Collected data:
━━━━━━━━━━━━━━━━━━━━

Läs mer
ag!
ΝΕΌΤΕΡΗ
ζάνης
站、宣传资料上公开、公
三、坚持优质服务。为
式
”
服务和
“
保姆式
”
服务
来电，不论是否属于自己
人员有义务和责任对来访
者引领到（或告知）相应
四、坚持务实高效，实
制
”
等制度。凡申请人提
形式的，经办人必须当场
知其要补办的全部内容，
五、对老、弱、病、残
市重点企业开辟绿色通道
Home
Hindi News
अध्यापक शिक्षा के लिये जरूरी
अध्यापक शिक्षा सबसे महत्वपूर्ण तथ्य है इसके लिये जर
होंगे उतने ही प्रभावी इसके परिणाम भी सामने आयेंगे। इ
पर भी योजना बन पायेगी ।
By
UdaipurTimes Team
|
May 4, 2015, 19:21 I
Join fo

━━━━━━━━━━━━━━━━━━━━

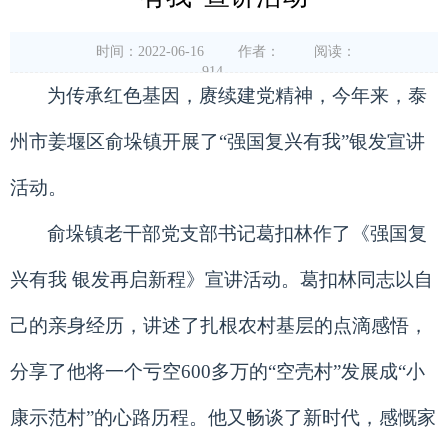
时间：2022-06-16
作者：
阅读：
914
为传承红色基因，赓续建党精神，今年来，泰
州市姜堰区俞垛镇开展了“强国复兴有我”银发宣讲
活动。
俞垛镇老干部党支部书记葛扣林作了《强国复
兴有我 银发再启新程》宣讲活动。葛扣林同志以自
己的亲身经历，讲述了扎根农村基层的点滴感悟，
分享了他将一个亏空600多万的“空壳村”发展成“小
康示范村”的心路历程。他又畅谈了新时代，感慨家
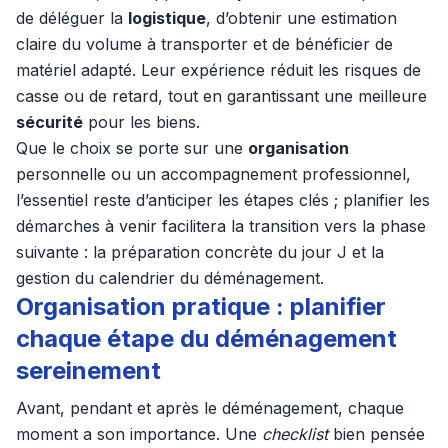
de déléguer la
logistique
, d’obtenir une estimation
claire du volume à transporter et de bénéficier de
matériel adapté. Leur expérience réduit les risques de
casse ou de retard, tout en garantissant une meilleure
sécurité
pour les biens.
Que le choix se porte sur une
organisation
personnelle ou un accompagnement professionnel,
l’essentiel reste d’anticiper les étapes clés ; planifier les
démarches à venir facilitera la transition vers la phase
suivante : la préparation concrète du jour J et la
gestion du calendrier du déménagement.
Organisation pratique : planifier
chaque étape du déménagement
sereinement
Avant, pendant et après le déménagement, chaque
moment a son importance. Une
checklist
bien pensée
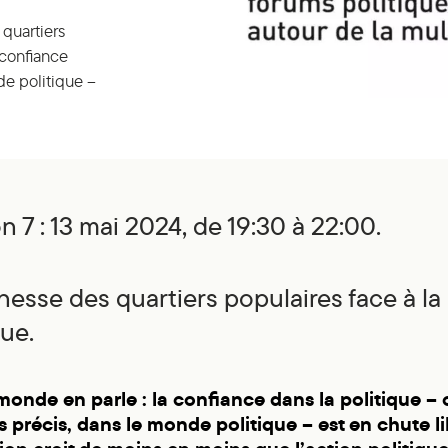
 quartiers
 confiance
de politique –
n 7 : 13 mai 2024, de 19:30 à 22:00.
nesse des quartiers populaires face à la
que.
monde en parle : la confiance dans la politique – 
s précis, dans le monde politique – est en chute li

━━━━━━━━━━━━━━━━━━━━

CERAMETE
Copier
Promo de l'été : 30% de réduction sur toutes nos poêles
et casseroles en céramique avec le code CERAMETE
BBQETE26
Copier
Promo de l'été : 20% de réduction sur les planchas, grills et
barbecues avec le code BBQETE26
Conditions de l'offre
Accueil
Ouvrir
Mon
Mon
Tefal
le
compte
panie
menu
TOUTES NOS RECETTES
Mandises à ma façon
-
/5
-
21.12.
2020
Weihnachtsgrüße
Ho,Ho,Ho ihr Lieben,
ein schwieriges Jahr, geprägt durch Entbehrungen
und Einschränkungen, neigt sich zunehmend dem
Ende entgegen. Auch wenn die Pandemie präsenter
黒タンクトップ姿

━━━━━━━━━━━━━━━━━━━━

What you should do: The data above holds the lines to copy: start at the one with "matériel adapté. Leur", stop at the one with "s précis, dans", include both, copy them exactly without pictures, and copy nothing else.

Answer to this problem:
matériel adapté. Leur expérience réduit les risques de
casse ou de retard, tout en garantissant une meilleure
sécurité
pour les biens.
Que le choix se porte sur une
organisation
personnelle ou un accompagnement professionnel,
l’essentiel reste d’anticiper les étapes clés ; planifier les
démarches à venir facilitera la transition vers la phase
suivante : la préparation concrète du jour J et la
gestion du calendrier du déménagement.
Organisation pratique : planifier
chaque étape du déménagement
sereinement
Avant, pendant et après le déménagement, chaque
moment a son importance. Une
checklist
bien pensée
 quartiers
 confiance
de politique –
n 7 : 13 mai 2024, de 19:30 à 22:00.
nesse des quartiers populaires face à la
que.
monde en parle : la confiance dans la politique – 
s précis, dans le monde politique – est en chute li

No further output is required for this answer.